▶
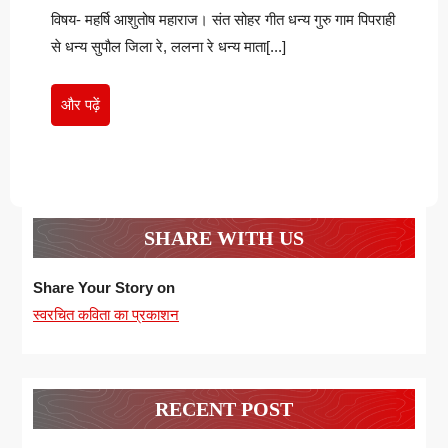
नीतू
रे-
विषय- महर्षि आशुतोष महाराज। संत सोहर गीत धन्य गुरु गाम पिपराही
नीतू
रानी
रानी
से धन्य सुपौल जिला रे, ललना रे धन्य माता[...]
और
और पढ़ें
पढ़ें
SHARE WITH US
Share Your Story on
स्वरचित कविता का प्रकाशन
RECENT POST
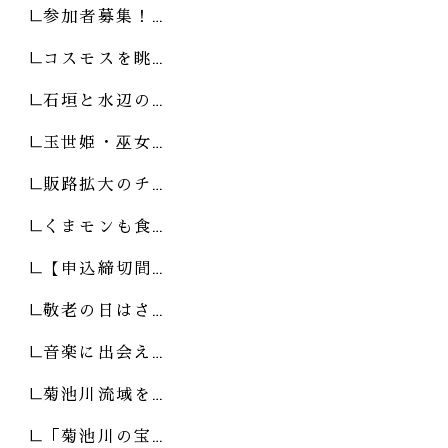
参加者募集！…
コスモスを眺…
石垣と水辺の…
玉世姫・巫女…
販路拡大のチ…
くまモンも食…
【申込締切間…
敬老の日はさ…
音楽に出会え…
菊池川流域を…
「菊池川の宝…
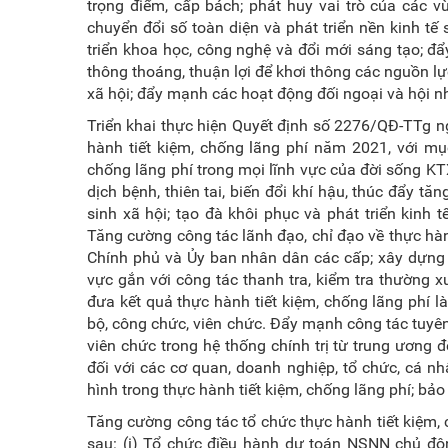
trọng điểm, cấp bách; phát huy vai trò của các vù
chuyển đổi số toàn diện và phát triển nền kinh tế 
triển khoa học, công nghệ và đổi mới sáng tạo; đ
thông thoáng, thuận lợi để khơi thông các nguồn lực
xã hội; đẩy mạnh các hoạt động đối ngoại và hội nhậ
Triển khai thực hiện Quyết định số 2276/QĐ-TTg 
hành tiết kiệm, chống lãng phí năm 2021, với mục
chống lãng phí trong mọi lĩnh vực của đời sống K
dịch bệnh, thiên tai, biến đổi khí hậu, thúc đẩy tă
sinh xã hội; tạo đà khôi phục và phát triển kin
Tăng cường công tác lãnh đạo, chỉ đạo về thực hàn
Chính phủ và Ủy ban nhân dân các cấp; xây dựng kế
vực gắn với công tác thanh tra, kiểm tra thường x
đưa kết quả thực hành tiết kiệm, chống lãng phí l
bộ, công chức, viên chức. Đẩy mạnh công tác tuyên
viên chức trong hệ thống chính trị từ trung ương đ
đối với các cơ quan, doanh nghiệp, tổ chức, cá n
hình trong thực hành tiết kiệm, chống lãng phí; bả
Tăng cường công tác tổ chức thực hành tiết kiệm, c
sau: (i) Tổ chức điều hành dự toán NSNN chủ động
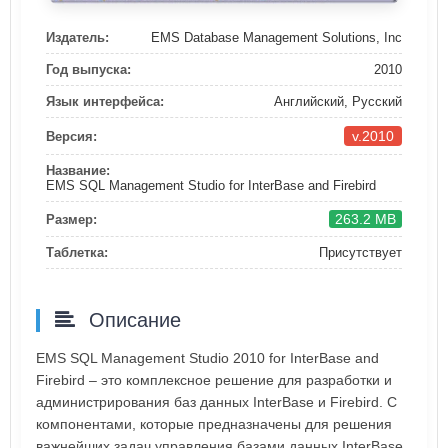
Издатель:
EMS Database Management Solutions, Inc
Год выпуска:
2010
Язык интерфейса:
Английский, Русский
v.2010
Версия:
Название:
EMS SQL Management Studio for InterBase and Firebird
263.2 MB
Размер:
Таблетка:
Присутствует
Описание
EMS SQL Management Studio 2010 for InterBase and
Firebird – это комплексное решение для разработки и
администрирования баз данных InterBase и Firebird. С
компонентами, которые предназначены для решения
важнейших задач управления базами данных InterBase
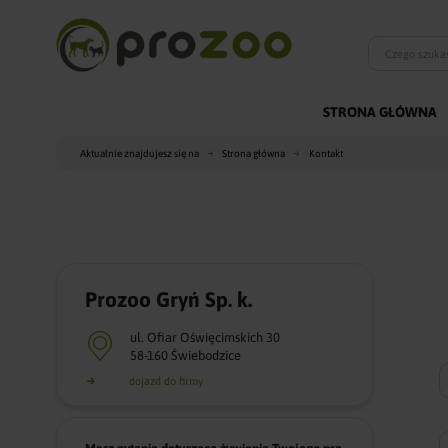
STRONA GŁÓWNA
Aktualnie znajdujesz się na
Strona główna
Kontakt
Prozoo Gryń Sp. k.
ul. Ofiar Oświęcimskich 30
58-160 Świebodzice
dojazd do firmy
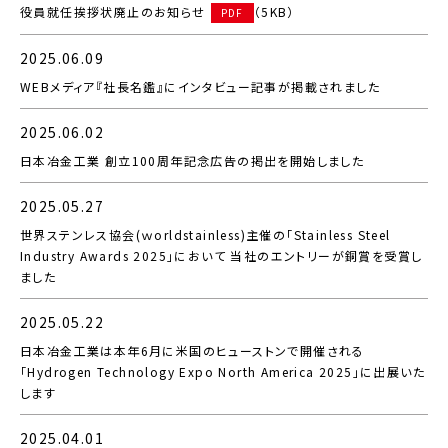
役員就任挨拶状廃止のお知らせ
（5KB）
PDF
2025.06.09
WEBメディア『社長名鑑』にインタビュー記事が掲載されました
2025.06.02
日本冶金工業 創立100周年記念広告の掲出を開始しました
2025.05.27
世界ステンレス協会(ｗorldstainless)主催の「Stainless Steel
Industry Awards 2025」において 当社のエントリーが銅賞を受賞し
ました
2025.05.22
日本冶金工業は本年6月に米国のヒューストンで開催される
「Hydrogen Technology Expo North America 2025」に出展いた
します
2025.04.01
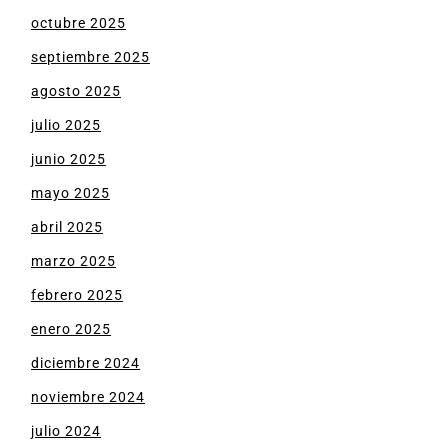
octubre 2025
septiembre 2025
agosto 2025
julio 2025
junio 2025
mayo 2025
abril 2025
marzo 2025
febrero 2025
enero 2025
diciembre 2024
noviembre 2024
julio 2024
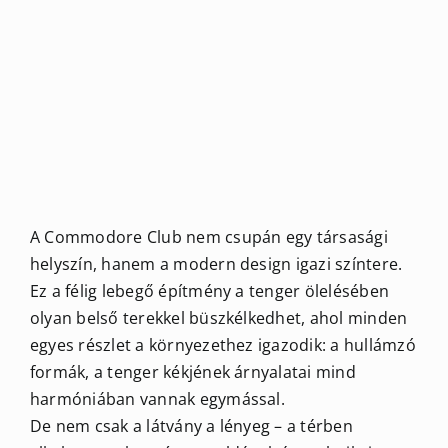
A Commodore Club nem csupán egy társasági
helyszín, hanem a modern design igazi színtere.
Ez a félig lebegő építmény a tenger ölelésében
olyan belső terekkel büszkélkedhet, ahol minden
egyes részlet a környezethez igazodik: a hullámzó
formák, a tenger kékjének árnyalatai mind
harmóniában vannak egymással.
De nem csak a látvány a lényeg – a térben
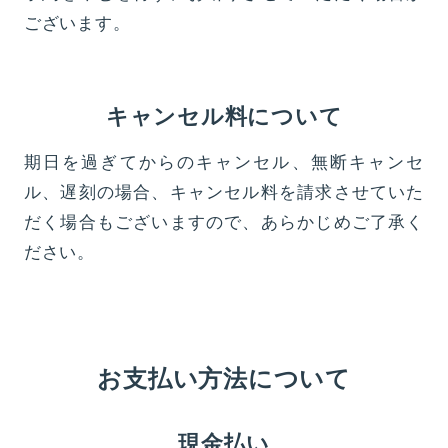
ございます。
キャンセル料について
期日を過ぎてからのキャンセル、無断キャンセ
ル、遅刻の場合、キャンセル料を請求させていた
だく場合もございますので、あらかじめご了承く
ださい。
お支払い方法について
現金払い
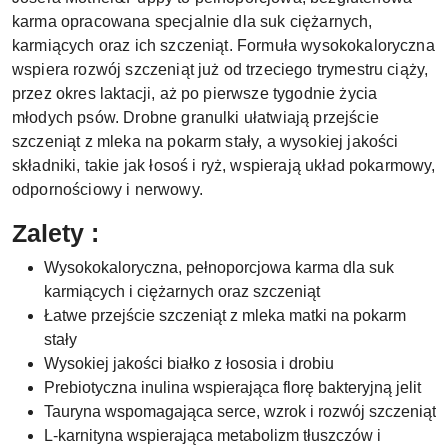
karma opracowana specjalnie dla suk ciężarnych,
karmiących oraz ich szczeniąt. Formuła wysokokaloryczna
wspiera rozwój szczeniąt już od trzeciego trymestru ciąży,
przez okres laktacji, aż po pierwsze tygodnie życia
młodych psów. Drobne granulki ułatwiają przejście
szczeniąt z mleka na pokarm stały, a wysokiej jakości
składniki, takie jak łosoś i ryż, wspierają układ pokarmowy,
odpornościowy i nerwowy.
Zalety :
Wysokokaloryczna, pełnoporcjowa karma dla suk
karmiących i ciężarnych oraz szczeniąt
Łatwe przejście szczeniąt z mleka matki na pokarm
stały
Wysokiej jakości białko z łososia i drobiu
Prebiotyczna inulina wspierająca florę bakteryjną jelit
Tauryna wspomagająca serce, wzrok i rozwój szczeniąt
L-karnityna wspierająca metabolizm tłuszczów i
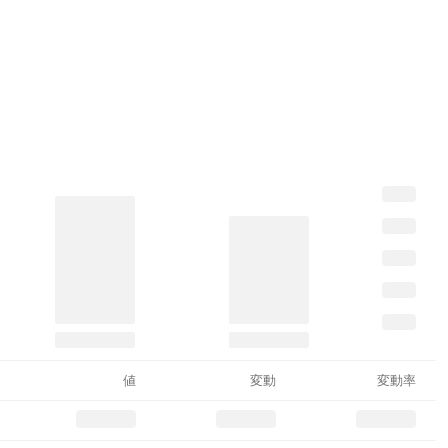
値
変動
変動率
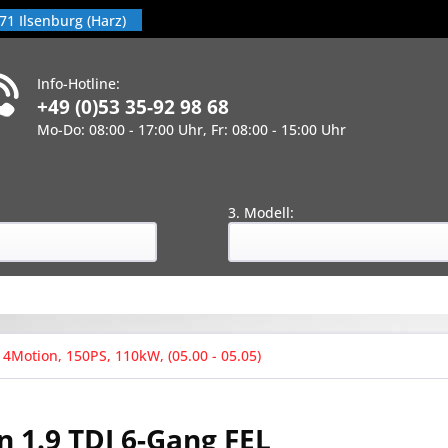
71 Ilsenburg (Harz)
Info-Hotline:
+49 (0)53 35-92 98 68
Mo-Do: 08:00 - 17:00 Uhr, Fr: 08:00 - 15:00 Uhr
!
:
3. Modell:
 4Motion, 150PS, 110kW, (05.00 - 05.05)
 1.9 TDI 6-Gang FEL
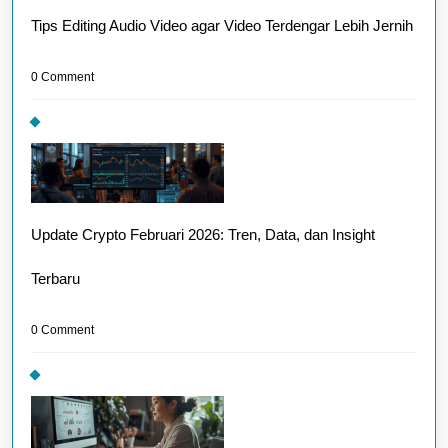
Tips Editing Audio Video agar Video Terdengar Lebih Jernih
0 Comment
Update Crypto Februari 2026: Tren, Data, dan Insight
Terbaru
0 Comment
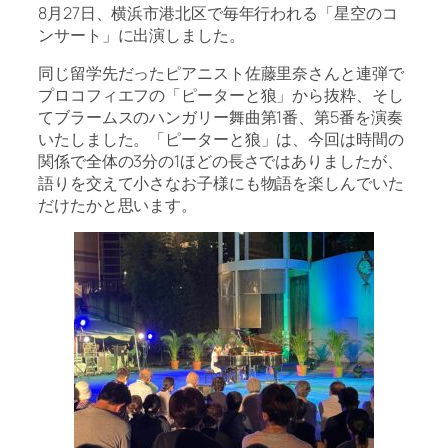
8月27日、横浜市港北区で毎年行われる「星空のコ
ンサート」に出演しました。
同じ留学先だったピアニスト佐藤里奈さんと連弾で
プロコフィエフの「ピーターと狼」から抜粋、そし
てブラームスのハンガリー舞曲第1番、第5番を演奏
いたしました。「ピーターと狼」は、今回は時間の
関係で全体の3分の1ほどの長さではありましたが、
語りを交えて小さなお子様にも物語を楽しんでいた
だけたかと思います。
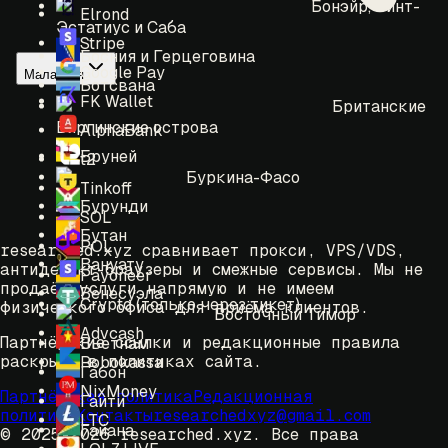
Бонэйр, Синт-
Elrond
Эстатиус и Саба
Stripe
Босния и Герцеговина
Google Pay
Малайзия
Ботсвана
FK Wallet
Британские
Виргинские острова
AlphaBank
Бруней
t2
Буркина-Фасо
Tinkoff
Бурунди
SOL
Бутан
POL
researched.xyz сравнивает прокси, VPS/VDS,
Вануату
антидетект-браузеры и смежные сервисы. Мы не
Payoneer
продаём услуги напрямую и не имеем
Венесуэла
Crypto (только через тикет)
физического офиса для приёма клиентов.
Восточный Тимор
Advcash
Партнёрские ссылки и редакционные правила
Вьетнам
раскрыты в политиках сайта.
Robokassa
Габон
NixMoney
Партнёрская политика
Редакционная
Гаити
политика
Контакты
researchedxyz@gmail.com
LTC
Гайана
© 2025-2026 researched.xyz.
Все права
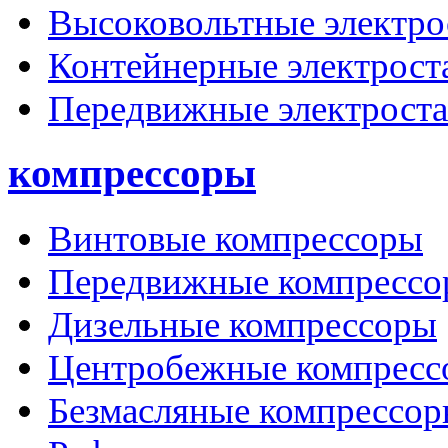
Высоковольтные электро
Контейнерные электрост
Передвижные электрост
компрессоры
Винтовые компрессоры
Передвижные компрессо
Дизельные компрессоры
Центробежные компресс
Безмасляные компрессо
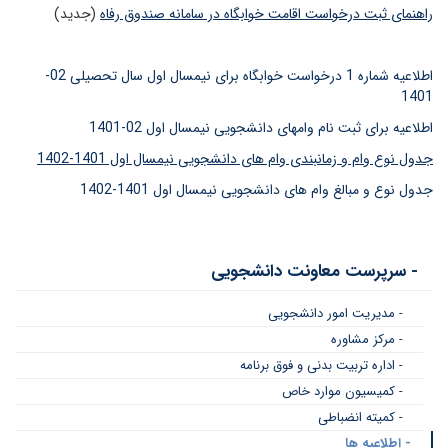
راهنمای ثبت درخواست اقامت خوابگاه در سامانه صندوق رفاه
(جدید)
اطلاعیه شماره 1 درخواست خوابگاه برای نیمسال اول سال تحصیلی 02-
1401
اطلاعیه برای ثبت نام وامهای دانشجویی نیمسال اول 02-1401
جدول نوع وام و زمانبندی وام های دانشجویی نیمسال اول 1401-1402
جدول نوع و مبالغ وام های دانشجویی نیمسال اول 1401-1402
- سرپرست معاونت دانشجویی
- مدیریت امور دانشجویی
- مرکز مشاوره
- اداره تربیت بدنی و فوق برنامه
- کمیسیون موارد خاص
- کمیته انضباطی
- اطلاعیه ها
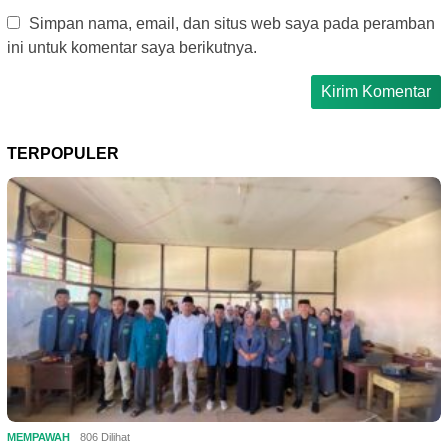
Simpan nama, email, dan situs web saya pada peramban
ini untuk komentar saya berikutnya.
TERPOPULER
MEMPAWAH
806 Dilihat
◀
What you have to do
What you return must match the lines from the top of the data through the line with "diciembre 2024" exactly, with the pictures removed.

Your response
नीतू
रे-
विषय- महर्षि आशुतोष महाराज। संत सोहर गीत धन्य गुरु गाम पिपराही
नीतू
रानी
रानी
से धन्य सुपौल जिला रे, ललना रे धन्य माता[...]
और
और पढ़ें
पढ़ें
SHARE WITH US
Share Your Story on
स्वरचित कविता का प्रकाशन
RECENT POST
参加者募集！…
コスモスを眺…
石垣と水辺の…
玉世姫・巫女…
販路拡大のチ…
くまモンも食…
【申込締切間…
敬老の日はさ…
音楽に出会え…
菊池川流域を…
「菊池川の宝…
trọng điểm, cấp bách; phát huy vai trò của các vù
chuyển đổi số toàn diện và phát triển nền kinh tế 
triển khoa học, công nghệ và đổi mới sáng tạo; đ
thông thoáng, thuận lợi để khơi thông các nguồn lực
xã hội; đẩy mạnh các hoạt động đối ngoại và hội nhậ
Triển khai thực hiện Quyết định số 2276/QĐ-TTg 
hành tiết kiệm, chống lãng phí năm 2021, với mục
chống lãng phí trong mọi lĩnh vực của đời sống K
dịch bệnh, thiên tai, biến đổi khí hậu, thúc đẩy tă
sinh xã hội; tạo đà khôi phục và phát triển kin
Tăng cường công tác lãnh đạo, chỉ đạo về thực hàn
Chính phủ và Ủy ban nhân dân các cấp; xây dựng kế
vực gắn với công tác thanh tra, kiểm tra thường x
đưa kết quả thực hành tiết kiệm, chống lãng phí l
bộ, công chức, viên chức. Đẩy mạnh công tác tuyên
viên chức trong hệ thống chính trị từ trung ương đ
đối với các cơ quan, doanh nghiệp, tổ chức, cá n
hình trong thực hành tiết kiệm, chống lãng phí; bả
Tăng cường công tác tổ chức thực hành tiết kiệm, c
sau: (i) Tổ chức điều hành dự toán NSNN chủ động
Издатель:
EMS Database Management Solutions, Inc
Год выпуска:
2010
Язык интерфейса:
Английский, Русский
v.2010
Версия:
Название:
EMS SQL Management Studio for InterBase and Firebird
263.2 MB
Размер:
Таблетка:
Присутствует
Описание
EMS SQL Management Studio 2010 for InterBase and
Firebird – это комплексное решение для разработки и
администрирования баз данных InterBase и Firebird. С
компонентами, которые предназначены для решения
важнейших задач управления базами данных InterBase
STRONA GŁÓWNA
Aktualnie znajdujesz się na
Strona główna
Kontakt
Prozoo Gryń Sp. k.
ul. Ofiar Oświęcimskich 30
58-160 Świebodzice
dojazd do firmy
役員就任挨拶状廃止のお知らせ
（5KB）
PDF
2025.06.09
WEBメディア『社長名鑑』にインタビュー記事が掲載されました
2025.06.02
日本冶金工業 創立100周年記念広告の掲出を開始しました
2025.05.27
世界ステンレス協会(ｗorldstainless)主催の「Stainless Steel
Industry Awards 2025」において 当社のエントリーが銅賞を受賞し
ました
2025.05.22
日本冶金工業は本年6月に米国のヒューストンで開催される
「Hydrogen Technology Expo North America 2025」に出展いた
します
2025.04.01
octubre 2025
septiembre 2025
agosto 2025
julio 2025
junio 2025
mayo 2025
abril 2025
marzo 2025
febrero 2025
enero 2025
diciembre 2024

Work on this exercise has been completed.